The monthly notional value of derivatives traded on Indian exchanges exploded to an eye-popping 8,737 trillion rupees ($104.65 trillion) in March 2024, more than double that of a year earlier, data from the regulator shows.

The NSE plans to launch options contracts based on key sectoral indices, including the pharmaceutical and IT indices, if it gets the regulatory go-ahead, according to two exchange sources.

In April, it launched option contracts on a Nifty Next 50 index of the 50 largest stocks which are not in the benchmark Nifty index.

It has reduced transaction fees and a wider review to further reduce charges is underway, said the sources, declining to be identified as they are not authorised to speak to the media.

Not to be left behind, the BSE plans to launch options contracts based on indices of the top 50 and top 100 companies by market value, a source familiar with the exchange's plans said, also declining to be identified.

The exchange will launch "complementary products" and "relaunch languishing products", Sundararaman Ramamurthy, chief executive of BSE told Reuters, without elaborating.

"We do not consider ourselves in competition with NSE," Ramamurthy said. "They have been very large for the last 23 years and we have just started getting traction."

Details of the new products planned by the two exchanges have not been previously reported.

BSE’s aggressive strategy has pushed up its market share in derivatives trading from less than one percent to 17% in the twelve months ending March 2024, denting NSE's near monopoly on derivatives trading in India.

Options volumes have rocketed as well. Of the 108 billion options contracts traded worldwide in 2023, 78% were on Indian exchanges, according to data from the Futures Industry Association.

Both exchanges have seen revenues rise, with the BSE reporting a 55% increase in the nine months ending December 2023 and NSE a 21% increase. For NSE, 80% of its revenue comes from transaction charges, for BSE it is 38% as per exchange disclosures.

The competition has caught the attention of market regulator, the Securities and Exchange Board of India (SEBI).

Earlier this week, SEBI asked the exchanges to pay higher regulatory fees based on the notional value of derivatives traded, after which BSE raised its transaction fees.

SEBI is also scrutinising the incentives given by exchanges to brokers, two regulatory sources told Reuters. The regulator is probing the practise of charging lower transaction fees for brokers with high turnover, the sources said.

SEBI has not so far responded to a Reuters request for comments. An NSE spokesperson did not respond to an email seeking comment.
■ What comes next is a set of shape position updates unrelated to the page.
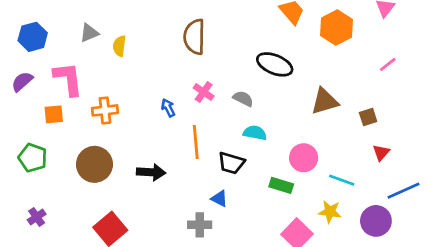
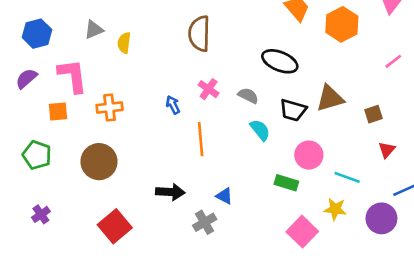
cyan semicircle: (255, 133) -> (260, 130), turned 40
black trapezoid: (231, 163) -> (293, 110), moved
black arrow: (151, 172) -> (170, 192), moved
gray cross: (200, 225) -> (205, 222), turned -30

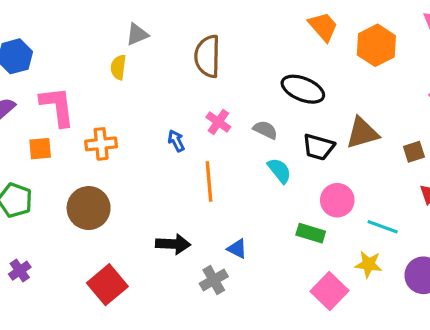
gray triangle: (94, 30) -> (137, 34), moved

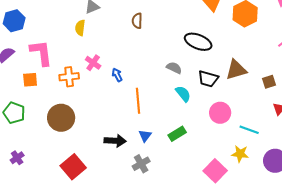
brown semicircle: (207, 56) -> (137, 21), size x0.6
pink cross: (218, 122) -> (93, 63), moved
green rectangle: (311, 233) -> (177, 134), moved, turned -48
blue triangle: (237, 249) -> (145, 136), moved, turned 40

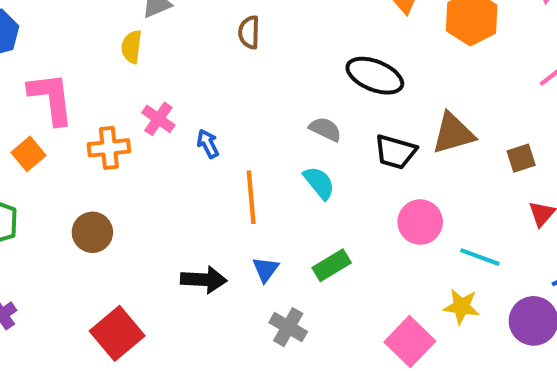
orange square: (30, 80) -> (29, 154), turned -35
cyan semicircle: (183, 94) -> (319, 183), moved
brown circle: (61, 118) -> (92, 232), size x0.7
gray cross: (141, 164) -> (288, 327), moved, turned -30

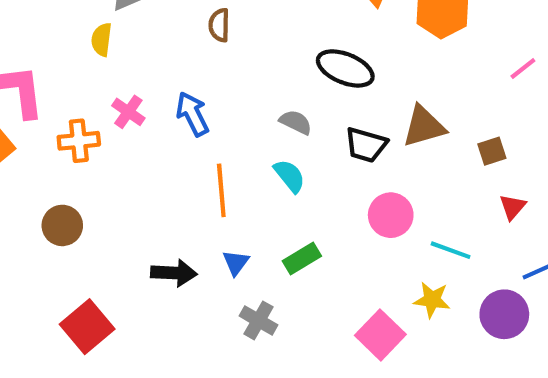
blue arrow: (208, 144) -> (192, 114), moved, size x1.5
The value of derivatives traded in India in 2023 was 421 times traditional cash trading - the highest among major global markets, Axis Mutual Fund said in a report last year.
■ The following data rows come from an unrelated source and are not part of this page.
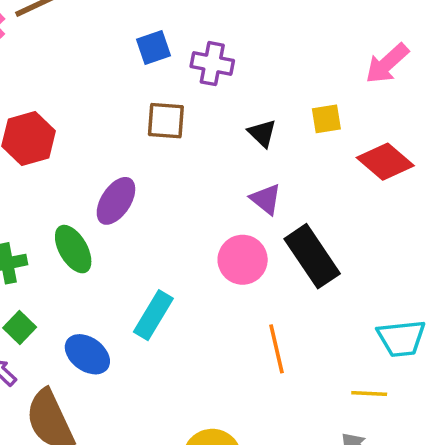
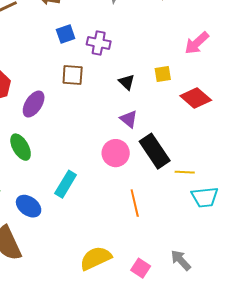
purple ellipse: (116, 201) -> (34, 104), moved
yellow line: (369, 394) -> (185, 172), moved

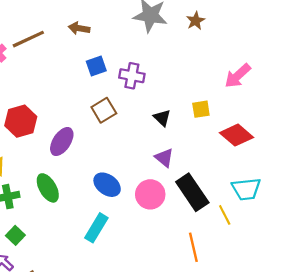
brown square: (73, 75) -> (104, 110), turned -35
yellow line: (185, 172) -> (225, 215), turned 60
cyan trapezoid: (205, 197) -> (246, 189), moved
orange line: (135, 203) -> (193, 247), moved
blue ellipse: (29, 206) -> (107, 185), moved

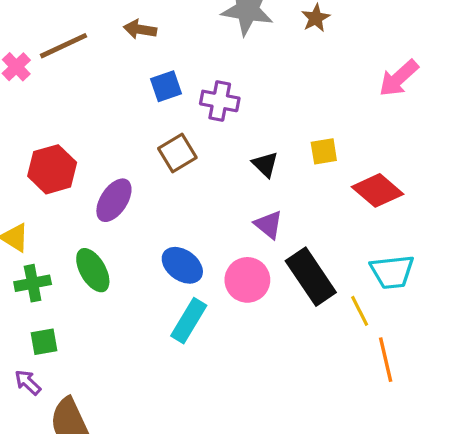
pink arrow: (238, 76) -> (399, 78), moved
cyan rectangle: (96, 228) -> (189, 321), moved
green square: (15, 235) -> (44, 342), turned 36
orange line: (193, 247) -> (386, 360), moved

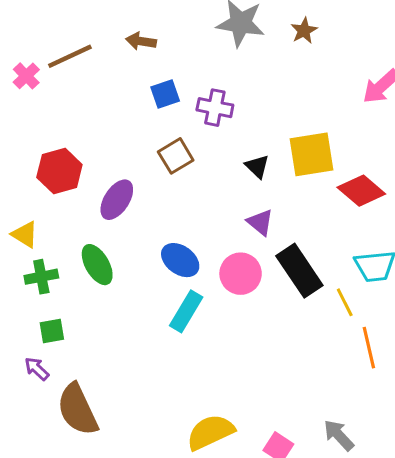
yellow square: (324, 151) -> (312, 154), size x1.8

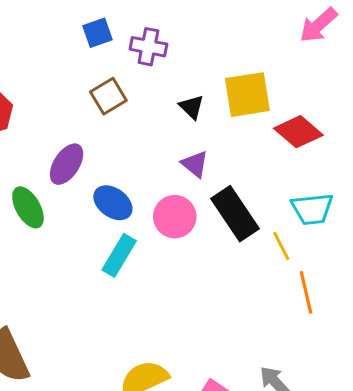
purple ellipse: (117, 200) -> (67, 164), moved

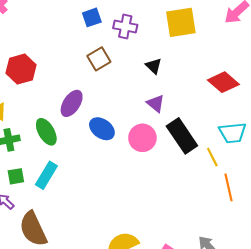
yellow square: (247, 95) -> (181, 22), moved
cyan rectangle: (119, 255) -> (46, 175), moved

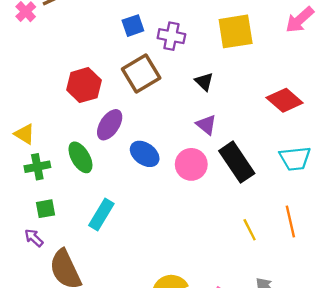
brown square: (99, 59) -> (141, 73), size x1.4
red hexagon: (21, 69) -> (84, 85), moved
yellow line: (212, 157) -> (250, 230), moved
cyan rectangle: (46, 175) -> (101, 215), moved

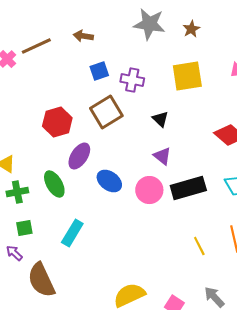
black rectangle: (237, 162) -> (188, 188), turned -72

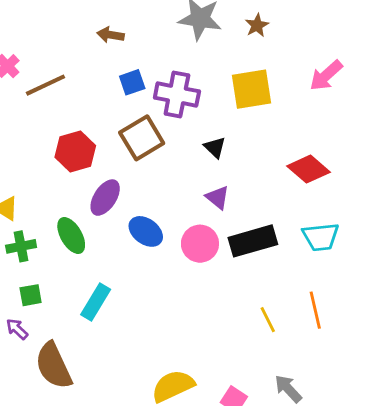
brown line: (36, 46) -> (45, 85), moved
purple cross: (132, 80) -> (177, 95), size x1.4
“An options contract expiring daily has definitely bumped up options trading in India," said Nithin Kamath, chief executive and co-founder, Zerodha, India's largest broking firm.
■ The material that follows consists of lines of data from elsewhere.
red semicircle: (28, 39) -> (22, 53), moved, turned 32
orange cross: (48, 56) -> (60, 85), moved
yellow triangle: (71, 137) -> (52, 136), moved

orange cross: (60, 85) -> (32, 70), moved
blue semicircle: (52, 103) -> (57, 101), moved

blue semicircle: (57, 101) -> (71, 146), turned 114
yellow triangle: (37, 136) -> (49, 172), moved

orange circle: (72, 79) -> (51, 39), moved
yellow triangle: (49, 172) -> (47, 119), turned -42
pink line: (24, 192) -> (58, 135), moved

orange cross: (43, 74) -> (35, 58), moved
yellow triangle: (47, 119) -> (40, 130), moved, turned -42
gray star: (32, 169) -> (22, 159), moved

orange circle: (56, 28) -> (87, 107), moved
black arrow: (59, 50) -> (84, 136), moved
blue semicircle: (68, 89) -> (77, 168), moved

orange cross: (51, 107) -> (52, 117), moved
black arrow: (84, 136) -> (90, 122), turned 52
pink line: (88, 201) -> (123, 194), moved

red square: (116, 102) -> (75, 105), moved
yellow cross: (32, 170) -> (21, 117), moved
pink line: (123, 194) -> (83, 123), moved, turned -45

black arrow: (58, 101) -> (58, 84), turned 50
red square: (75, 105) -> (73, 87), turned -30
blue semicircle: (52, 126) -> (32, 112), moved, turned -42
Retail investors now make up 35% of derivative trading in the country, prompting the regulator to issue repeated warnings on the risks of such trading. Indian regulators will form a panel to study the risk posed by the derivative trading surge, Reuters reported last month.

Options expiring on the same day, known in technical parlance as 'zero day to expiry' options, are particularly popular among retail investors.

For Cusrow Sadri, 51, the wide variety of options and daily contract expiries introduced by exchanges over the past year has meant an opportunity to make higher returns.

"I made a profit of 30% on my capital last year," said Sadri, who quit his job in the airline industry satisfied with his "good" earnings via options selling.

Siddharth Joshi, a 36-year old from Surat in western India, gets the opportunity to trade more because of the shorter term expiries, he said.

"The multiple expiries have helped in making a neat profit," said Joshi whose average trade is around 50,000 Indian rupees ($599.11).

According to a SEBI study of January 2023, nine out of ten investors made losses while trading in derivatives.

Nudged by SEBI, both BSE and NSE have launched investor awareness campaigns and issued warnings on risks associated with trading in options.

But BSE's Ramamurthy said exchanges cannot be held responsible.

"Exchanges do not decide the participants, it is the market which decides," Ramamurthy said. "We can only take steps to reduce risks posed by the rise of retail option traders."

The two exchanges have now shifted focus to wooing institutional investors, including foreign ones.

The BSE is holding regular meetings and roadshows with domestic brokers and foreign institutions, and offering more co-location racks which allow traders to locate their servers in the exchange premises for faster access to data and exchange systems, Ramamurthy said.